A número 1 britânica Emma Raducanu admitiu que está cautelosa com sua adversária na segunda rodada, Anastasia Potapova, no Aberto da Austrália, na quarta-feira.
Raducanu não ficou impressionada por ter sido agendada para a noite de domingo para sua partida de abertura, mas o lado positivo é que ela venceu Número 195 do mundo da Tailândia, Mananchaya Sawangkaew 6-4 6-1ela tem dois dias para se preparar para uma partida de segunda rodada contra Potapova.
Eles nunca disputaram uma partida antes, mas Raducanu está ciente do talento da russa que virou austríaca há muito tempo, dizendo: “Lembro-me de ver Anastasia nos juniores. Fiquei um ano abaixo dela.
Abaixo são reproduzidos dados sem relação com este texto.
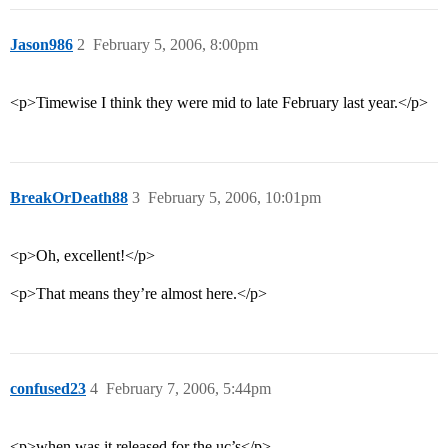
Jason986
2
February 5, 2006, 8:00pm
<p>Timewise I think they were mid to late February last year.</p>
BreakOrDeath88
3
February 5, 2006, 10:01pm
<p>Oh, excellent!</p>
<p>That means they’re almost here.</p>
confused23
4
February 7, 2006, 5:44pm
<p>when was it released for the uc’s</p>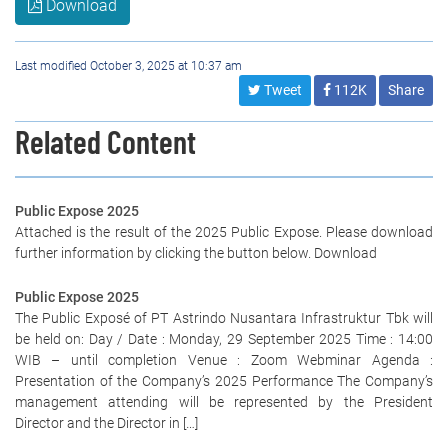
Download
Last modified October 3, 2025 at 10:37 am
Tweet
112K
Share
Related Content
Public Expose 2025
Attached is the result of the 2025 Public Expose. Please download
further information by clicking the button below. Download
Public Expose 2025
The Public Exposé of PT Astrindo Nusantara Infrastruktur Tbk will
be held on: Day / Date : Monday, 29 September 2025 Time : 14:00
WIB – until completion Venue : Zoom Webminar Agenda :
Presentation of the Company’s 2025 Performance The Company’s
management attending will be represented by the President
Director and the Director in […]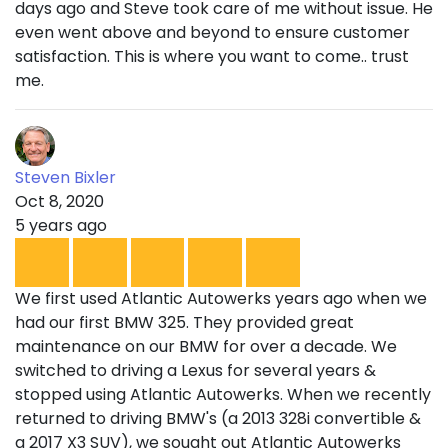
days ago and Steve took care of me without issue. He
even went above and beyond to ensure customer
satisfaction. This is where you want to come.. trust
me.
Steven Bixler
Oct 8, 2020
5 years ago
We first used Atlantic Autowerks years ago when we
had our first BMW 325. They provided great
maintenance on our BMW for over a decade. We
switched to driving a Lexus for several years &
stopped using Atlantic Autowerks. When we recently
returned to driving BMW's (a 2013 328i convertible &
a 2017 X3 SUV), we sought out Atlantic Autowerks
“Ela sempre foi a jogadora a ser observada e vencida nos juniores. Ela também teve uma classificação muito alta nos profissionais. Uma grande rebatedora. Sei que será muito complicado. Preciso apenas reunir minhas forças e me preparar da melhor maneira possível. “
Na multidão estará o tremendous fã de Raducanu, James Bray, a quem a jovem de 23 anos agradeceu depois de apelidar-a de ‘Raddo’ e torcer por ela ruidosamente contra Sawangkaew.
Ele disse ao Arauto Sol: “O agente dela entrou em contato, tenho ingressos para a próxima partida, então espero que ela chegue à remaining do Grand Slam porque eu adoraria ir à Rod Laver Enviornment.”
Raducanu apóia Draper para retornar mais forte após uma longa ausência por lesão
Companheiro britânico nº 1 Jack Draper jogou apenas uma partida desde Wimbledon por causa de uma contusão óssea no braço esquerdo e não se recuperou a tempo para o início desta temporada.
O jogador de 24 anos deveria se juntar a Raducanu na United Cup para começar 2026 antes de ir para o Aberto da Austrália, mas em vez disso planeja retornar na eliminatória da Copa Davis, no próximo mês, contra a Noruega.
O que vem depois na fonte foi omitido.